---------- Data provided

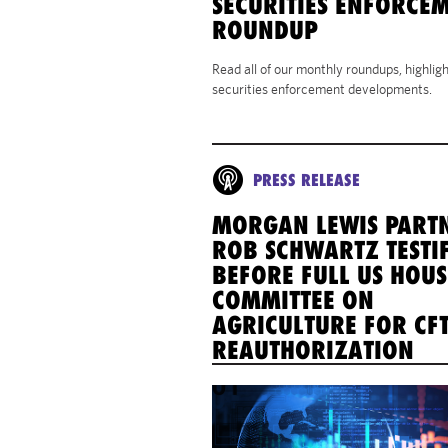
SECURITIES ENFORCE
ROUNDUP
Read all of our monthly roundups, highlig
securities enforcement developments.
PRESS RELEASE
MORGAN LEWIS PART
ROB SCHWARTZ TESTIF
BEFORE FULL US HOUS
COMMITTEE ON
AGRICULTURE FOR CF
REAUTHORIZATION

--------------------

▶ Your goal
Every line above must be printed again exactly, pictures excluded.

▶ Task response
SECURITIES ENFORCE
ROUNDUP
Read all of our monthly roundups, highlig
securities enforcement developments.
PRESS RELEASE
MORGAN LEWIS PART
ROB SCHWARTZ TESTIF
BEFORE FULL US HOUS
COMMITTEE ON
AGRICULTURE FOR CF
REAUTHORIZATION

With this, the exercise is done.